Conflict in a narrative is created when the main character wants something. When something else gets in the protagonist’s way, a conflict arises. All stories contain conflict, and some people disagree about how many types of conflict there are. These discrepancies depend on individual narrative circumstances, but there are cases in which you should recognize a total of seven different types of narrative conflict.
What is internal conflict and external conflict and examples?
Man vs. Self
“Man vs. Self” is the only true version of internal conflict you will find in literature. In this mode, the conflict takes place within the mind of the main character, and often involves the character making a decision between right and wrong, or other mixed emotions. However, this struggle could also exist in the form of a character battling mental illness.
Man vs. Man
“Man vs. Man” is probably the most common form of external conflict, and is also known as interpersonal conflict. This mode lies at the heart of all dramatic arts and places the struggle directly between the protagonist and the antagonist — otherwise known as the good guy and the bad guy. In a man vs. man conflict, the protagonist wants something, and the antagonist obstructs the protagonist from getting what he wants.
Man vs. Society
This mode of external conflict occurs when the protagonist is placed at odds with a government or cultural tradition. This type of conflict applies to societal norms as well. For example, if a child gets in trouble with his parents for sneaking out of the house at night, he is in conflict with the societal tradition that children are expected to obey their parents.
Man vs. Nature
“Man vs. Nature” pits the main character against the forces of nature — in the form of a natural disaster or a similarly dangerous situation — and is often associated with literary naturalism, which hinges on the idea that nature is indifferent to humanity.
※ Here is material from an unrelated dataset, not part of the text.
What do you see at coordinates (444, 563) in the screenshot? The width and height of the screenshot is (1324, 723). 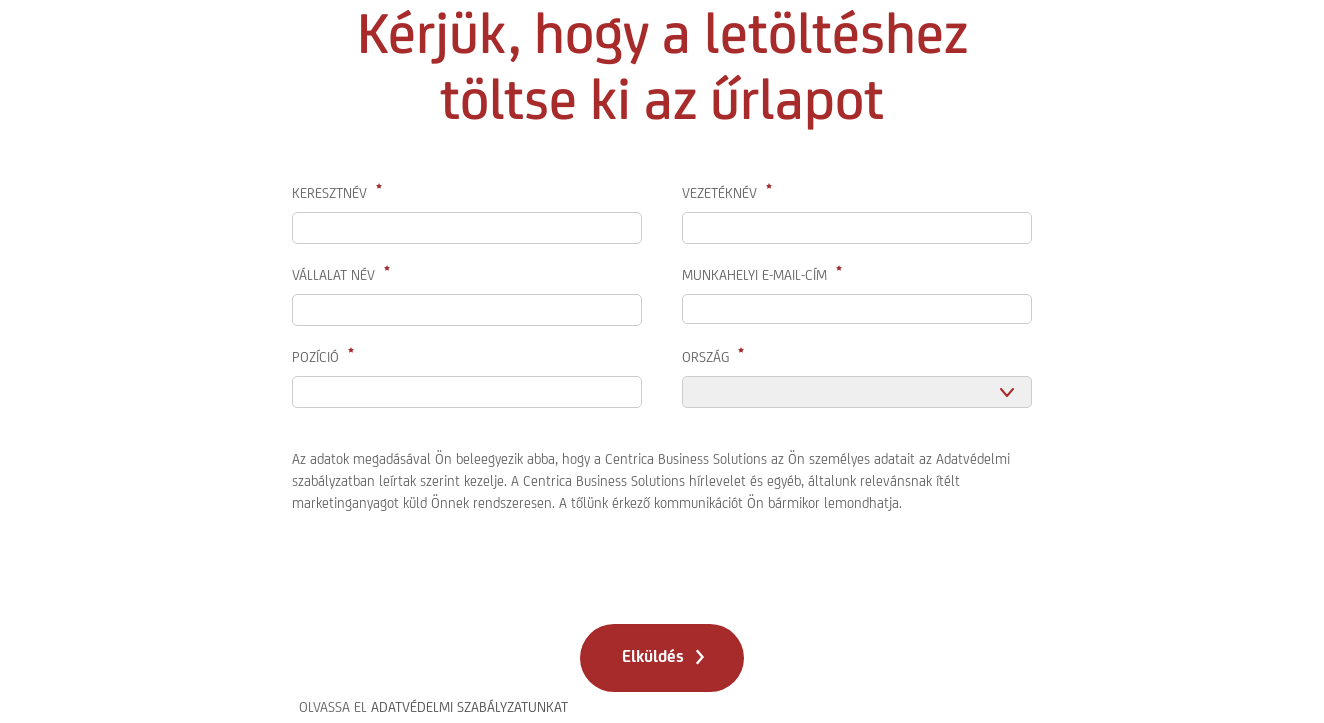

Stephen Crane’s short story, “The Open Boat,” is a prime example, and demonstrates that the sea can cause shipwrecks easily and without regard for humanity.
Man vs. Machine
“Man vs. Machine” can mean that a person is in direct combat with robots, in the context of science fiction, or it could mean simply that technology stands in the way of the protagonist getting what she wants. In the science-fiction version, the same attributes of a man vs. man conflict apply. However, if a person struggles to keep a job that a new machine can do better, the physical struggle is against the machine, but the emotional struggle is against the society that breeds technology.
Man vs. Fate/Supernatural
“Man vs. Fate” exists in any story in which the protagonist is struggling against a god or gods. It is sometimes considered part of “Man vs. Self” when focused on an internal, moral struggle, but should be considered separate in the context of epics — such as the “Iliad” and “Odyssey,” in which the gods are present antagonists. “Man vs. the Supernatural” falls into a similar standard: If the protagonist is the only one witnessing supernatural acts, it could be considered “Man vs. Self.” However, if it’s certain that these supernatural powers are real, then the mode of conflict stands on its own.